Onion, cool video. Were did you find that. I teach Hunters Ed. So I am always looking for tips for the students. Thanks


----------



## Guest

thanks for the link onion. I think I am going to have to try that tonight.


----------



## saugeyeslayer1

awesome link onion you may have saved me some work thanks


----------



## steelmagoo

Good video, I saw that one last year and use that method. Don't wait too long after the squirrel is dead to skin it, it's much easier while he's warm and limber.


----------



## Bassy

memory refresher, watch the video clip in onions post, I dont use the skinner gadget anymore, thanks onion


----------



## Nightprowler

This link might help with teaching this method.
http://www.gutpilestyle.com/ForumSMF/index.php?topic=1968.0


----------



## flthednut

I've been skinning squirrels like that for years. A real good friend of mines father taught us how to do that when we were kids.
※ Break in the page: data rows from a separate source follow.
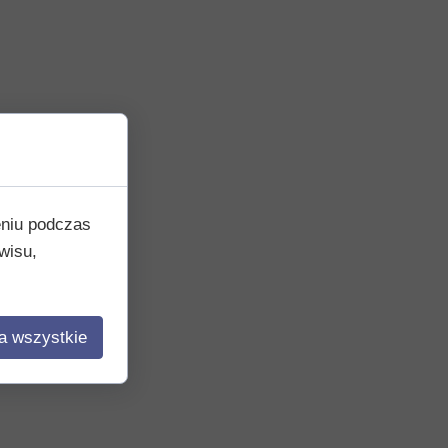
eniu podczas
wisu,
a wszystkie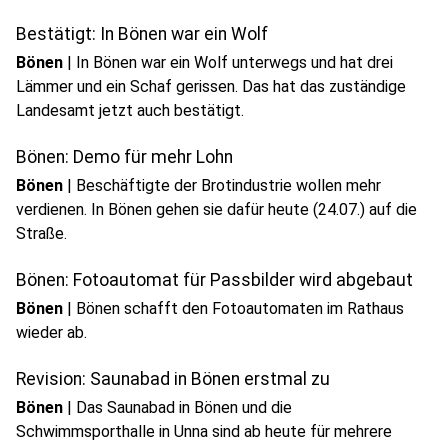
Bestätigt: In Bönen war ein Wolf
Bönen
|
In Bönen war ein Wolf unterwegs und hat drei
Lämmer und ein Schaf gerissen. Das hat das zuständige
Landesamt jetzt auch bestätigt.
Bönen: Demo für mehr Lohn
Bönen
|
Beschäftigte der Brotindustrie wollen mehr
verdienen. In Bönen gehen sie dafür heute (24.07.) auf die
Straße.
Bönen: Fotoautomat für Passbilder wird abgebaut
Bönen
|
Bönen schafft den Fotoautomaten im Rathaus
wieder ab.
Revision: Saunabad in Bönen erstmal zu
Bönen
|
Das Saunabad in Bönen und die
Schwimmsporthalle in Unna sind ab heute für mehrere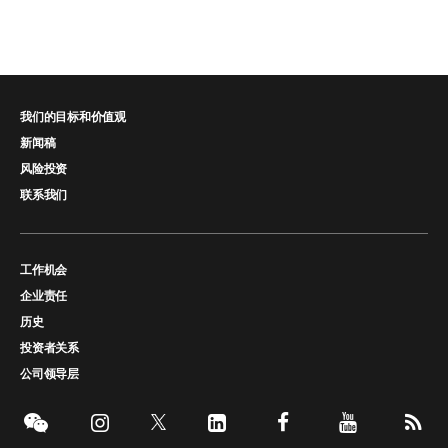
我们的目标和价值观
新闻稿
风险投资
联系我们
工作机会
企业责任
历史
投资者关系
公司领导层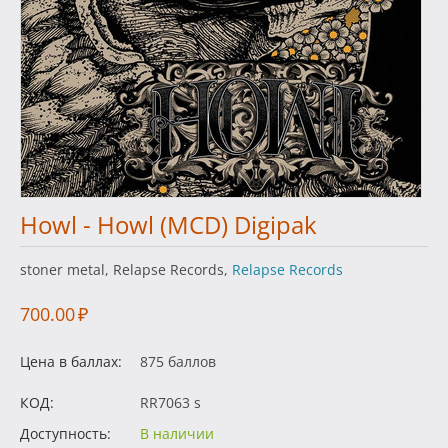
Howl - Howl (MCD) Digipak
stoner metal, Relapse Records,
Relapse Records
700.00
₽
Цена в баллах:
875 баллов
КОД:
RR7063 s
Доступность:
В наличии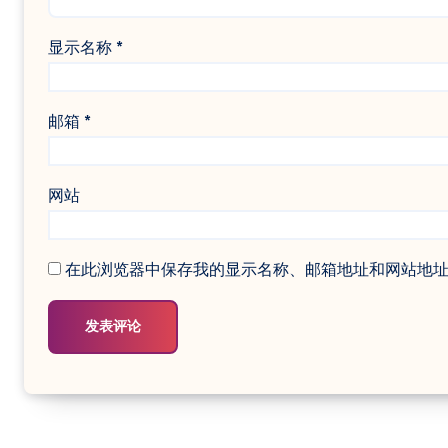
显示名称
*
邮箱
*
网站
在此浏览器中保存我的显示名称、邮箱地址和网站地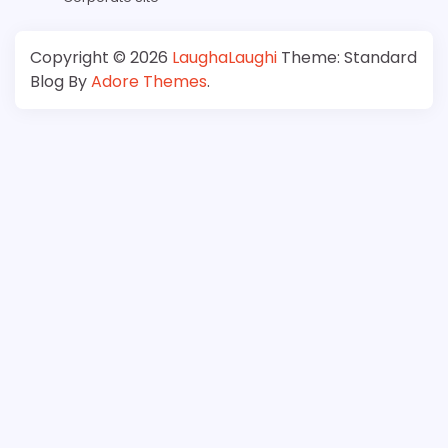
Copyright © 2026
LaughaLaughi
Theme: Standard
Blog By
Adore Themes
.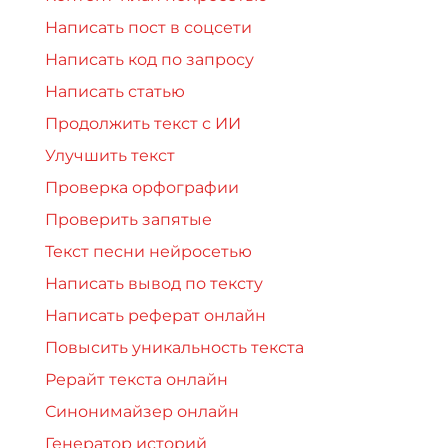
Написать пост в соцсети
Написать код по запросу
Написать статью
Продолжить текст с ИИ
Улучшить текст
Проверка орфографии
Проверить запятые
Текст песни нейросетью
Написать вывод по тексту
Написать реферат онлайн
Повысить уникальность текста
Рерайт текста онлайн
Синонимайзер онлайн
Генератор историй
I like the Idea of that squirrel skinner so I don't have to bend over so much. I made a board that has some pegs sticking out of it to hold two squirrels at a time. I cut their tails while they hang there and then I take them off and do like the video to pull the hide off.......


----------



## Bluefinn

Good tips. If it's a warm day, is it legal to carry a small softside cooler & clean them right away in the woods. Put them on ice & would be easy to carry. In the past I always gutted them after shooting them & skinned them when I got home . This looks way easier.


----------



## flthednut

I'm sure it is legal to carry a soft sided cooler. I see no difference in that and a game vest. I usally have a 5 gallon bucket with 5 gallon container of fresh clean water that I leave in my truck. I keep a cooler in the truck as well. In almost 40 years of hunting squirrels I have never had to gut them as soon as they were shot. I wait till I get out of the woods and that's where the water, bucket, and cooler come in. I have never had a squirrel go bad. Of course I'm not out from daylight to dark without going back to the truck. I usually will hunt from 1st light till about noon. If I get my limit sooner I'm out of there. But if not, I'll still get out of the woods and clean what I have, put them on Ice. Then I'll have some lunch and go back and try to get what I need to complete that limit. Good luck and happy hunting. !#


----------



## Nightprowler

Here's a squirrel cleaning video that might help.


----------



## One Legged Josh

Man, he wasted alot of that squirrel by throwing out the whole front half. That was like filleting only on side of the fish and tossing the other.


----------